I have a dataframe like so :
data = {
'Parent': [None, None, 'A', 'B', 'C', 'I', 'D', 'F', 'G', 'H', 'Z', 'Y', None,None,None,None, 'AA', 'BB', 'CC', 'EE', 'FF', None, None],
'Child': ['A', 'B', 'D', 'D', 'D', 'C', 'E', 'E', 'F', 'F', 'G', 'H', 'Z', 'Y', 'AA', 'BB', 'CC', 'CC', 'DD', 'DD', 'DD', 'EE', 'FF']
}
df = pd.DataFrame(data)
Parent Child
0 None A
1 None B
2 A D
3 B D
4 C D
5 I C
6 D E
7 F E
8 G F
9 H F
10 Z G
11 Y H
12 None Z
13 None Y
14 None AA
15 None BB
16 AA CC
17 BB CC
18 CC DD
19 EE DD
20 FF DD
21 None EE
22 None FF
I want an output dataframe like so:
I tried using the networkx
package as suggested in this post,
This is the code I used
df['parent']=df['parent'].fillna('No Parent')

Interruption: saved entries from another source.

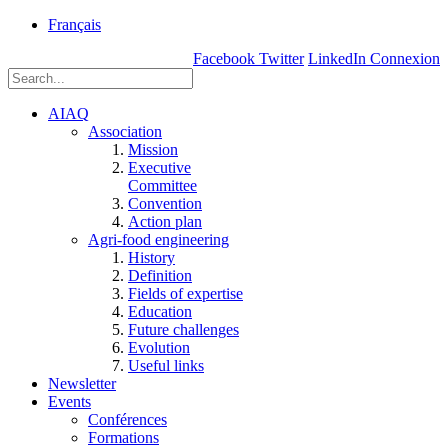
rue
Français
Einstein, Québec
Facebook
Twitter
LinkedIn
Connexion
(Qc),
G1P
3W8
AIAQ
Association
Mission
Executive
Committee
Convention
Action plan
Agri-food engineering
History
Definition
Fields of expertise
Education
Future challenges
Evolution
Useful links
Newsletter
Events
Conférences
Formations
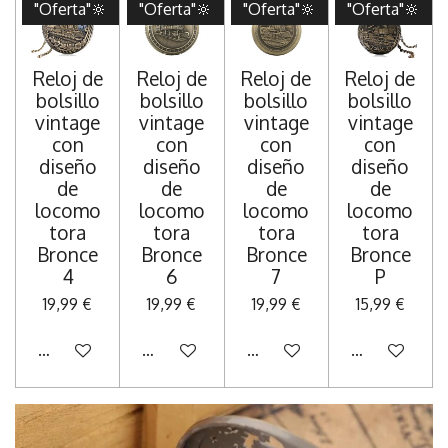
"Oferta"🔆
"Oferta"🔆
"Oferta"🔆
"Oferta"🔆
Reloj de
Reloj de
Reloj de
Reloj de
bolsillo
bolsillo
bolsillo
bolsillo
vintage
vintage
vintage
vintage
con
con
con
con
diseño
diseño
diseño
diseño
de
de
de
de
locomo
locomo
locomo
locomo
tora
tora
tora
tora
Bronce
Bronce
Bronce
Bronce
4
6
7
P
19,99 €
19,99 €
19,99 €
15,99 €
Añadir al carrito
Añadir al carrito
Añadir al carrito
Añadir al carr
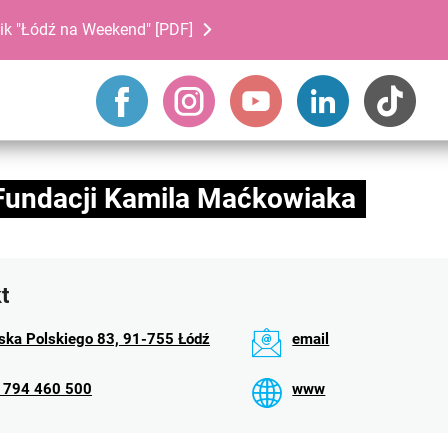
ik "Łódź na Weekend" [PDF]
 Fundacji Kamila Maćkowiaka
t
ska Polskiego 83, 91-755 Łódź
email
 794 460 500
www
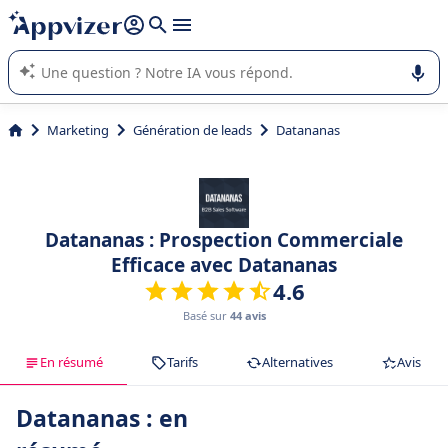
répondre (plusieurs lignes avec
shift + entrée
).
L'IA de Appvizer vous guide dans l'utilisation ou la sélection de
logiciel SaaS en entreprise.
Marketing
Génération de leads
Datananas
Datananas : Prospection Commerciale
Efficace avec Datananas
4.6
Basé sur
44 avis
En résumé
Tarifs
Alternatives
Avis
Datananas : en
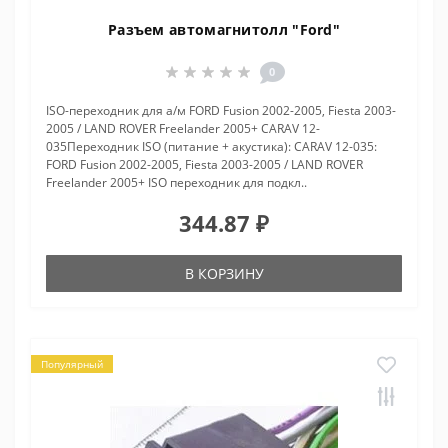
Разъем автомагнитолл "Ford"
0
ISO-переходник для а/м FORD Fusion 2002-2005, Fiesta 2003-
2005 / LAND ROVER Freelander 2005+ CARAV 12-
035Переходник ISO (питание + акустика): CARAV 12-035:
FORD Fusion 2002-2005, Fiesta 2003-2005 / LAND ROVER
Freelander 2005+ ISO переходник для подкл..
344.87 ₽
В КОРЗИНУ
Популярный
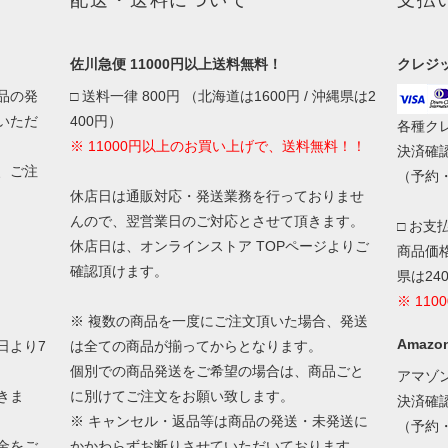
配送・送料について
支払
佐川急便 11000円以上送料無料！
クレジ
品の発
□ 送料一律 800円 （北海道は1600円 / 沖縄県は2
いただ
400円）
各種ク
※ 11000円以上のお買い上げで、送料無料！！
決済確
、ご注
（予約
休店日は通販対応・発送業務を行っておりませ
んので、翌営業日のご対応とさせて頂きます。
□ お支
休店日は、オンラインストア TOPページよりご
商品価格
確認頂けます。
県は24
※ 11
※ 複数の商品を一度にご注文頂いた場合、発送
Amazon
日より7
は全ての商品が揃ってからとなります。
個別での商品発送をご希望の場合は、商品ごと
アマゾ
きま
に別けてご注文をお願い致します。
決済確
※ キャンセル・返品等は商品の発送・未発送に
（予約
金をご
かかわらずお断りさせていただいております。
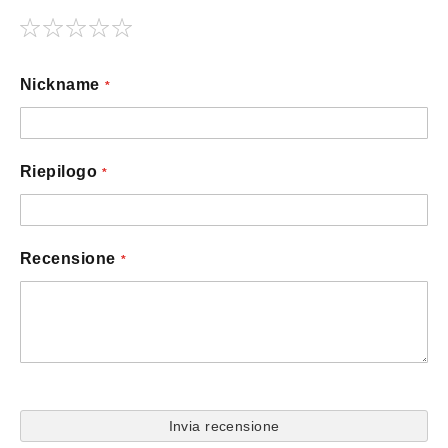
1
2
3
4
5
star
stars
stars
stars
stars
Nickname
Riepilogo
Recensione
Invia recensione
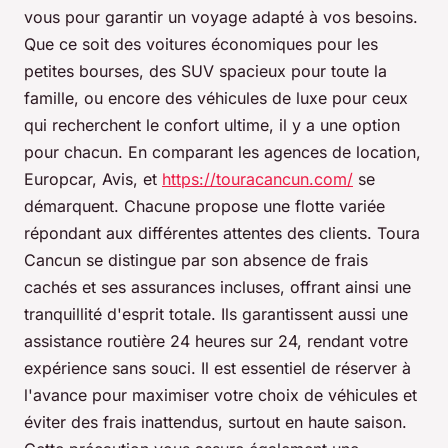
vous pour garantir un voyage adapté à vos besoins.
Que ce soit des voitures économiques pour les
petites bourses, des SUV spacieux pour toute la
famille, ou encore des véhicules de luxe pour ceux
qui recherchent le confort ultime, il y a une option
pour chacun. En comparant les agences de location,
Europcar, Avis, et
https://touracancun.com/
se
démarquent. Chacune propose une flotte variée
répondant aux différentes attentes des clients. Toura
Cancun se distingue par son absence de frais
cachés et ses assurances incluses, offrant ainsi une
tranquillité d'esprit totale. Ils garantissent aussi une
assistance routière 24 heures sur 24, rendant votre
expérience sans souci. Il est essentiel de réserver à
l'avance pour maximiser votre choix de véhicules et
éviter des frais inattendus, surtout en haute saison.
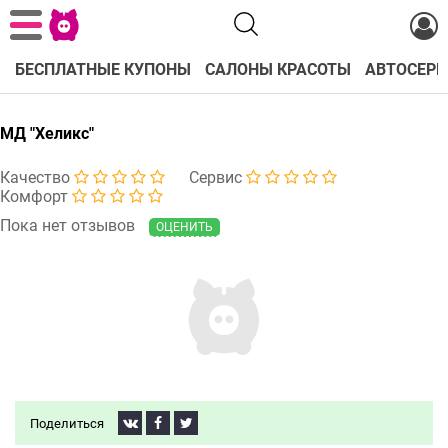
БЕСПЛАТНЫЕ КУПОНЫ
САЛОНЫ КРАСОТЫ
АВТОСЕРВ
МД "Хеликс"
Качество
Сервис
Комфорт
Пока нет отзывов
ОЦЕНИТЬ
Поделиться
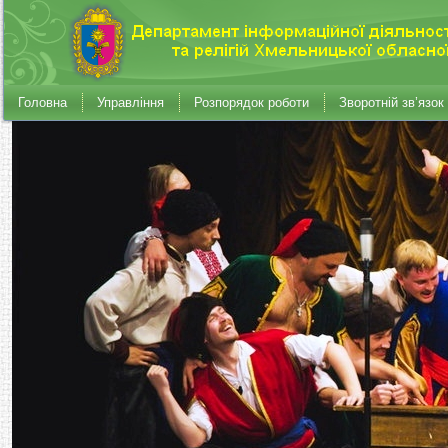
Головна
Управління
Розпорядок роботи
Зворотній зв’язок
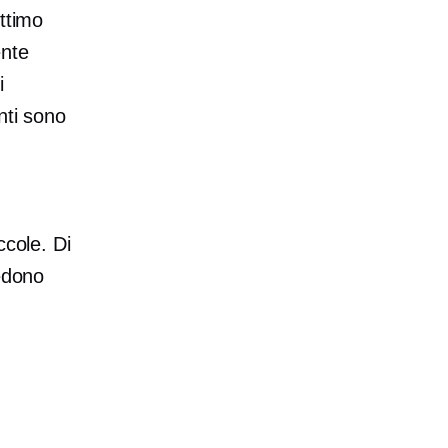
ttimo
ente
i
nti sono
ccole. Di
iedono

leaves =set(df['parent']).difference(df['child'])
g= nx.from_pandas_edgelist(df, 'parent', 'child', create_using=nx.DiGraph())
ancestors = {
n: nx.algorithms.dag.ancestors(g, n) for n in leaves
}
df1=(pd.DataFrame.from_dict(ancestors, orient='index')
.rename(lambda x: 'parent_{}'.format(x+1), axis=1)
.rename_axis('child')
.fillna('')
)
But I get an empty dataframe.
Is there an elegant way to achieve this?